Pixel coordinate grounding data

____________________

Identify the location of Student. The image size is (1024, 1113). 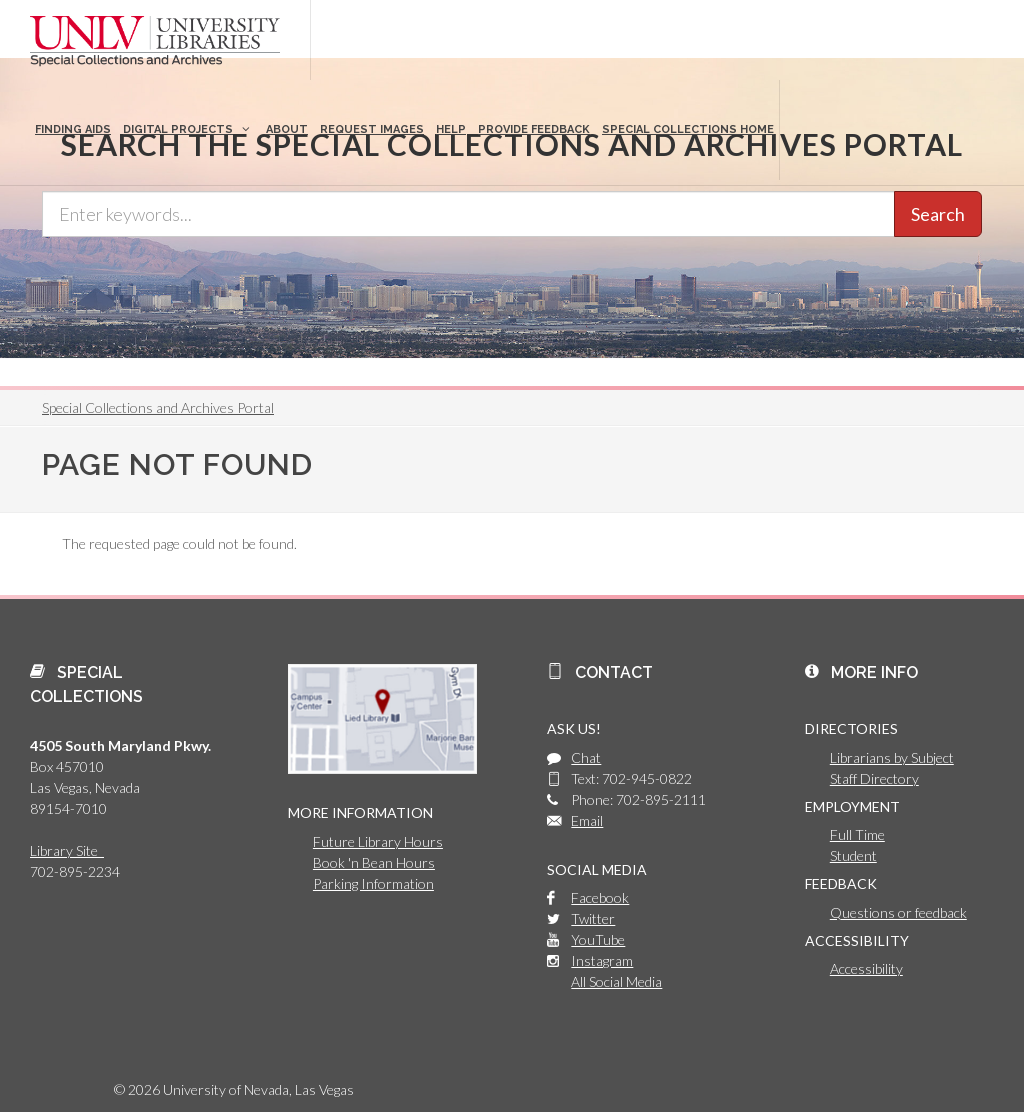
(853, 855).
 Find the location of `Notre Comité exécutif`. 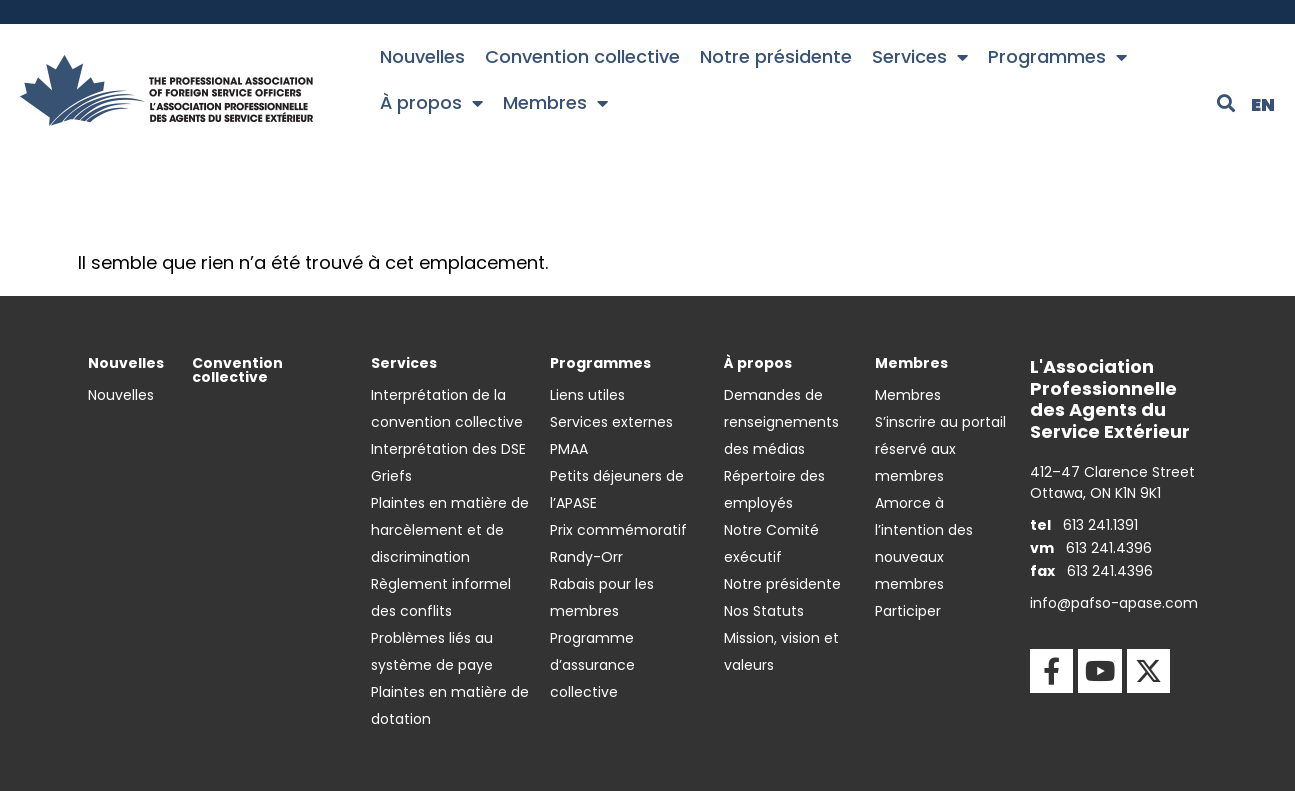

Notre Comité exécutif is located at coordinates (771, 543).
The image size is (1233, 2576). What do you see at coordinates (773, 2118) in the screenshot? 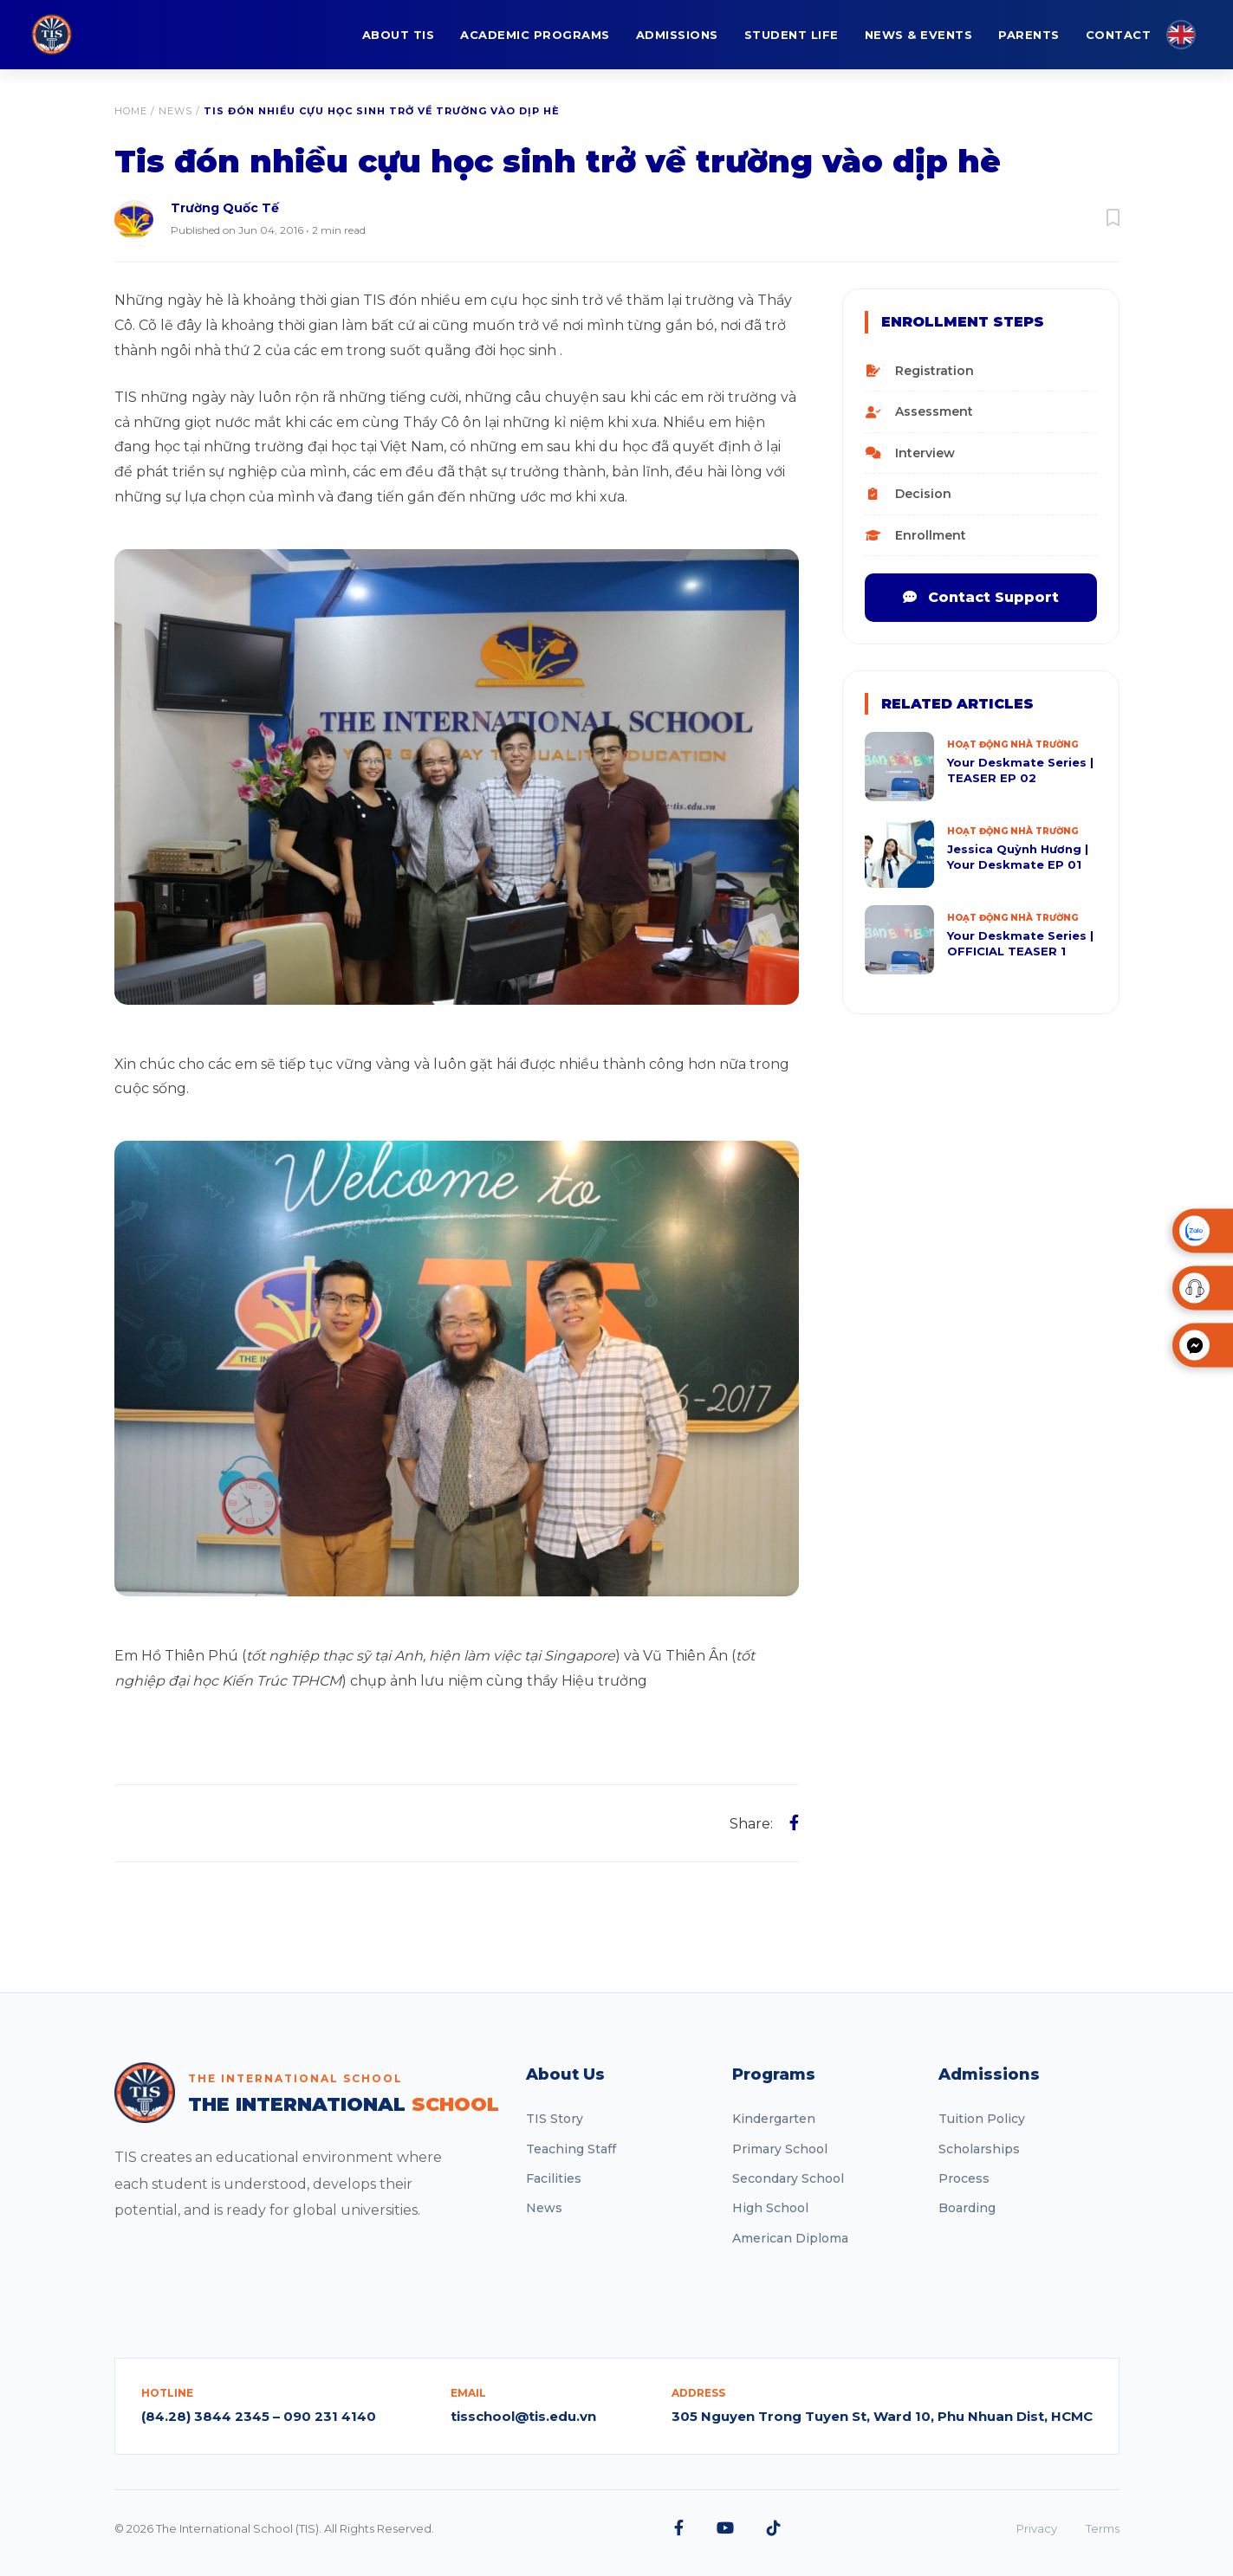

____________________

◆ **Prompt**
Your answer must be an exact repeat of the records above, with the pictures left out.

◆ **Expected output**
Identify the location of Student. The image size is (1024, 1113). 
(853, 855).
 Find the location of `Notre Comité exécutif`. 

Notre Comité exécutif is located at coordinates (771, 543).
The image size is (1233, 2576). What do you see at coordinates (773, 2118) in the screenshot? 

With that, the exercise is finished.